# TRY IT
At the line containing "each other by both betraying the law of", begin retyping, and stop after the last line of the data; add nothing.

(AVAILABLE DATA Opens)

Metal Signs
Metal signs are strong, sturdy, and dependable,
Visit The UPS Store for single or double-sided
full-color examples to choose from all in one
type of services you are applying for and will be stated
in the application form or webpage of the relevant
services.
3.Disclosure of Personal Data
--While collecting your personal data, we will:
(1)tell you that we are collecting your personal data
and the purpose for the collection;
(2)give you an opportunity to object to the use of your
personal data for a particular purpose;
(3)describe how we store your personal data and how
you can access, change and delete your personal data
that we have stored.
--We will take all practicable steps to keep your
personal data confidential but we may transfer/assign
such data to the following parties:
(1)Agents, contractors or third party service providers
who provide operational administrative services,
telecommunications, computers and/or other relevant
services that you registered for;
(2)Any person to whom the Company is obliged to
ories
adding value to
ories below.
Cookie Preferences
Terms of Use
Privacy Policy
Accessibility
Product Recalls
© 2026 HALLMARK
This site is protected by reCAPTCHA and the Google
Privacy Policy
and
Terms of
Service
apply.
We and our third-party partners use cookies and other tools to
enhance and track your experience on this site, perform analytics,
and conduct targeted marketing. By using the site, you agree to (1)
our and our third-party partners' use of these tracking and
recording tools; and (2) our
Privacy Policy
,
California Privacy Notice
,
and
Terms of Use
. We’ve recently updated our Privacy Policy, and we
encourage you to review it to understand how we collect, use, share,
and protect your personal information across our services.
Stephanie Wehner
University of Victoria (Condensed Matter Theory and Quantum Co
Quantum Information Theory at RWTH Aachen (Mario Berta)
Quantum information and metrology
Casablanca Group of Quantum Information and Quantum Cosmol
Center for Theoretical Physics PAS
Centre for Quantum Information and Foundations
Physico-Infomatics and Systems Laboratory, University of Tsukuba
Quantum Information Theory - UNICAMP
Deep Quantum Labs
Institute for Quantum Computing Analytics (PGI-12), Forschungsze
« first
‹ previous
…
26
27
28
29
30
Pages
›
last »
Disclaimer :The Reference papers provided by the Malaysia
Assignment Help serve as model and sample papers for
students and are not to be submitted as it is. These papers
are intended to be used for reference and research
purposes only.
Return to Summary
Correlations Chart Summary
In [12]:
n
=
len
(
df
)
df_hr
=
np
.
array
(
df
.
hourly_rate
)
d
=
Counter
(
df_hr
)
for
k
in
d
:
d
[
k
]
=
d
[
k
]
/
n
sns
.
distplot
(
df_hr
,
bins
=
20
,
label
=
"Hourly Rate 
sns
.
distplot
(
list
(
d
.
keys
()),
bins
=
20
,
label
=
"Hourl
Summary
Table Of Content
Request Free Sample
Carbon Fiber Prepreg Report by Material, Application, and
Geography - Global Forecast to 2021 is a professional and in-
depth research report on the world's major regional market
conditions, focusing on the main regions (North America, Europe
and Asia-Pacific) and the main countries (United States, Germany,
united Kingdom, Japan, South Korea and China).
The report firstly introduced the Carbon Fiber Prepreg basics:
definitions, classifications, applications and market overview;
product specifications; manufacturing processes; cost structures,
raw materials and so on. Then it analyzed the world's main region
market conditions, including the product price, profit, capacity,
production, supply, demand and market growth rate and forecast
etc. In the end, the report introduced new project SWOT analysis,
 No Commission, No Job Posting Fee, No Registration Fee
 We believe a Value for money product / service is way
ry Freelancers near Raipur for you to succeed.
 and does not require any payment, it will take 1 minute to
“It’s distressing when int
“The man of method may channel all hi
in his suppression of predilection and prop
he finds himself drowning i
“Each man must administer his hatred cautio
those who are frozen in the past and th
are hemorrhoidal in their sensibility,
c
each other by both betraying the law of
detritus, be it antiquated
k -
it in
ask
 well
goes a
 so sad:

(AVAILABLE DATA Closes)

# WRITTEN RESPONSE
each other by both betraying the law of
detritus, be it antiquated
k -
it in
ask
 well
goes a
 so sad:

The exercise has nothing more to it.